That is because many growth funds, such as the American Century Funds and some institutions, seek to buy companies with that kind of rapid growth rate. However, it is also important for the stock of the firm to show accelerating earnings growth acting well.

Another tech play that will show accelerating earnings growth is Arrow Electronics Inc. (ARW), a distributor of electronic components and computer products. Net for the first quarter should be up 100 percent, the second quarter 225 percent and the third quarter 1,600 percent. The stock, $9 last October, is now $14. It is trending higher with strong accumulation on the tape.

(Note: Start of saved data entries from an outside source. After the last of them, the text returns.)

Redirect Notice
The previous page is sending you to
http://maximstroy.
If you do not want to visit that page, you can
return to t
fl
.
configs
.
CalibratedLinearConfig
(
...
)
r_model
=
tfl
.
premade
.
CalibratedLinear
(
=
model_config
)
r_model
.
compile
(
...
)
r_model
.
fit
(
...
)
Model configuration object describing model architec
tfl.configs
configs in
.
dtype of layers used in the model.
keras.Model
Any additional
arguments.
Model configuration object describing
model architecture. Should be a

There are several other technical issues that will show accelerating quarter profit growth. They include Siliconix, Inc. (SILI), Tier Technologies (TIER) and Veeco Instruments, Inc. (VEC) — a favorite of money show panelist Josh Wolfe, editor, Forbes/Wolfe Nanotech Report. As for tech issues making new 52-week highs, the list is skimpy now.

But, things could change, An ideal situation would be to buy a tech stock breaking out from a technical price base of more than six weeks and also making a 52-week high. One tech issue doing that now (mid-March) is OmniVision technologies, a designer of single-chip image sensors that capture and convert images for camera, surveillance systems, games and videophones.

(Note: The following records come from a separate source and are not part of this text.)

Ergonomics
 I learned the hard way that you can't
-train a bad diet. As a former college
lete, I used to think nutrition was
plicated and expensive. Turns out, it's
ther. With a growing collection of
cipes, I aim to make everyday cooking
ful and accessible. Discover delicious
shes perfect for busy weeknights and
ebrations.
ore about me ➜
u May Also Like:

It outsources its chip making to Taiwan Semiconductor Corp. For the fiscal year ending April 30, 2003, analysts expect OmniVision to post a hefty 376 percent surge in earning to 48 cents a share from 10 cents a year ago. Going out to fiscal 2004, they see a 73 percent jump in net to 82 cents a share. President Shaw Hong said sales in the fiscal third quarter ending January 31 were triple a year ago. He said that this reflected strong demand from makers of digital still cameras and cameras for cell phones.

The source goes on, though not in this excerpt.